Play is recognised as being critical to childrens development... and there's more and more evidence that it has powerful importance for adults as well. (Check out the writing of Brene Brown if you need  any convincing). I know for sure that I've got more to give and am much nicer to be around if there's been a little play time in my day. How about you? What counts as Serious Fun in your world? I'm always on the lookout for an opportunity to have fun - tell me what works for you!

Monday, May 11, 2015

Learning the Hard Way

Say Hello to Casper. He's an old man now - by cat standards, at least. Well into his sixteenth year, he - along with his brother Garfield - has been part of our lives for over half of our kids lives. He's an introvert. He hates lots of people, and new people freak him out so much, he's been known to quietly disappear to the shed when visitors arrive, only to return after three or four weeks living on mice and sleeping in the hay when he's sure the intruders have departed. Unlike Garfield, he is NOT fond of cuddles (or BBQ chips, but that's another story for another day), and might choose to come and sit close beside you if it's cold; or, if you're trying to perform a task which is made much more difficult by the appearance of a cat under your arm!

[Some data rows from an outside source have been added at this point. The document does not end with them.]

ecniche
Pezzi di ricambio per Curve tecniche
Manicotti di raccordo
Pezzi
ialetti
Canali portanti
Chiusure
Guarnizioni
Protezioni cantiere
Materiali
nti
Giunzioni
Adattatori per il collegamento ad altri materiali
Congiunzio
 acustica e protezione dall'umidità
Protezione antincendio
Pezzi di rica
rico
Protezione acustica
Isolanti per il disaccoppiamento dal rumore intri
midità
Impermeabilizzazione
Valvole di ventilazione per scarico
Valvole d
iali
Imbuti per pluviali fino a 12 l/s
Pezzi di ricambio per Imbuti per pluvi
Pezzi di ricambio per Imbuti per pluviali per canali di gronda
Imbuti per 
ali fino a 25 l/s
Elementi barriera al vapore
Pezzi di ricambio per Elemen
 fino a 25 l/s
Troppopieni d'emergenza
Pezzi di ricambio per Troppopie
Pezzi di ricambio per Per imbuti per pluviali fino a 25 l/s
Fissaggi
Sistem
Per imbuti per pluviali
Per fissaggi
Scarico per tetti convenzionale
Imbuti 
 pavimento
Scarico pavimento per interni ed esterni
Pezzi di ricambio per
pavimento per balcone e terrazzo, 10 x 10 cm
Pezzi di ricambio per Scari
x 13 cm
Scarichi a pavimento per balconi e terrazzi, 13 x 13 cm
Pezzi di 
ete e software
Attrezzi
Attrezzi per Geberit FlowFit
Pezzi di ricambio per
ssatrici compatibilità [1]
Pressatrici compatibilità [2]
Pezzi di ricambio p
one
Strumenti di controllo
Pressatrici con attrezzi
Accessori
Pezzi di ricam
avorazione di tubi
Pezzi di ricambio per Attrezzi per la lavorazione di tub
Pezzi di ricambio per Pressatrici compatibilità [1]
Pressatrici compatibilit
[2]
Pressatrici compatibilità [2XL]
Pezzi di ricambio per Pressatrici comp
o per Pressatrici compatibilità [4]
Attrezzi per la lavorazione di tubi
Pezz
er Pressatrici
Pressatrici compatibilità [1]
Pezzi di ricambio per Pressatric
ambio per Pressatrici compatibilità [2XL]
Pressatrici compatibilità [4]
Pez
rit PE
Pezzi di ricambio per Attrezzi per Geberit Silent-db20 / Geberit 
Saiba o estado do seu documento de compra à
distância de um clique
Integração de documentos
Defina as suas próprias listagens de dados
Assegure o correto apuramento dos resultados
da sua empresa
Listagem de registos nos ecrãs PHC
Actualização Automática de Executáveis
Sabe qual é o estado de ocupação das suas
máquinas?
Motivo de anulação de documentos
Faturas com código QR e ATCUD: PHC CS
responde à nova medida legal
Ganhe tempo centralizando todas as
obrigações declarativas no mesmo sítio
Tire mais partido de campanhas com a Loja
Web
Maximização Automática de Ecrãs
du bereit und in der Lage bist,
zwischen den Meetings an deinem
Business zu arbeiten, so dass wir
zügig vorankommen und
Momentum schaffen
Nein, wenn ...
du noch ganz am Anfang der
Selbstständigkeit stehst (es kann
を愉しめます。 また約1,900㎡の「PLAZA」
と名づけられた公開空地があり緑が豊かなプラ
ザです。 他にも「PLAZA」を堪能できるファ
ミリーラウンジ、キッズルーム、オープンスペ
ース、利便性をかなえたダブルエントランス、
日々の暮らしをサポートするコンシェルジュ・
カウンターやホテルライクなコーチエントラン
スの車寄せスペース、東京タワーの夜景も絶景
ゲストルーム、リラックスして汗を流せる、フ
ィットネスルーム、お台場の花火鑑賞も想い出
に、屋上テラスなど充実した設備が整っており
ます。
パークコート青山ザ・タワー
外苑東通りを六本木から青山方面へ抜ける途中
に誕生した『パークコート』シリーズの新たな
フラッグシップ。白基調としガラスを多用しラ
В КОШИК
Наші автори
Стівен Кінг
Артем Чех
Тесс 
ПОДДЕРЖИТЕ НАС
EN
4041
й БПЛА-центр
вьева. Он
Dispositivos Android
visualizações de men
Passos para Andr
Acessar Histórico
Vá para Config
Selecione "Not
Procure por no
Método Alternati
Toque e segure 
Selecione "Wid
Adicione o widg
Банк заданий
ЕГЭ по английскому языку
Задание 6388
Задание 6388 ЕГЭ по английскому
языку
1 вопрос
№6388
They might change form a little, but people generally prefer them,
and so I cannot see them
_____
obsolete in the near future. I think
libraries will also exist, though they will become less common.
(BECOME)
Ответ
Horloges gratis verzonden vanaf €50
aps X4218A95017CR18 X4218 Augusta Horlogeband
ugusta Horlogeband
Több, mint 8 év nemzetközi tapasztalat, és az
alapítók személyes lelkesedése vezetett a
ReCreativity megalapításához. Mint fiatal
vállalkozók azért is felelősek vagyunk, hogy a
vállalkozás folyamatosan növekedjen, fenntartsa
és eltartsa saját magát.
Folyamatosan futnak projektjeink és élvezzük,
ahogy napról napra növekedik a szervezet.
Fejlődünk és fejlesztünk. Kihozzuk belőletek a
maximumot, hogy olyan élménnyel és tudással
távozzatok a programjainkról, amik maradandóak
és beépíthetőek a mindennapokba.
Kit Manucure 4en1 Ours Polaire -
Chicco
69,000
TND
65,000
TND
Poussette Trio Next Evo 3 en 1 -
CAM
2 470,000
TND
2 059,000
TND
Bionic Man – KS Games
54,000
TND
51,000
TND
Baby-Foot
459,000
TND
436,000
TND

Casper pretty much does his own thing- as is the want of most felines - and provided he is fed frequently (he isn't actually all that good at catching mice) mostly keeps to himself and out of my way. Most of the time...

Which brings me to this:

This is my Peerless Watercolour Palette. See how the left side is all crisp and white looking? And how muddied and watery and splotchy looking it gets towards the left side? I guess it's my own fault, but, is the weird green pond water in my paintbrush water jar really more appealing than the fresh, clean water in your cat bowl, Casper? Apparently. So much more appealing in fact, that he not only drinks out of it, but knocks it over, all over the studio bench, drenching my journal, causing pages to run, and - most alarmingly - drowning my favourite watercolour palette and discharging all that delicious colour. 

As you might have guessed, I was pretty bummed about this. Actually, "bummed' doesn't put near a fine enough point on it, but it's somewhat unladylike and undignified to swear about it and put into print the words I uttered at the time. 

Casper has done this before - numerous times, but, I'd been lucky that nothing got damaged - usually just a puddle of nasty greeny looking water on the bench, and me muttering to myself that I need to learn not to leave the water jar full when I'm done in the studio, before the spill wreaks havoc with something special. 

Sometimes, we seem to have to learn things the hard way. Reminds me of that John Wayne quote. 
"Life is tough. It's tougher if you're stupid."
I'm off right now to empty that bloody brush water jar, before Casper decides he's a feline Michelangelo.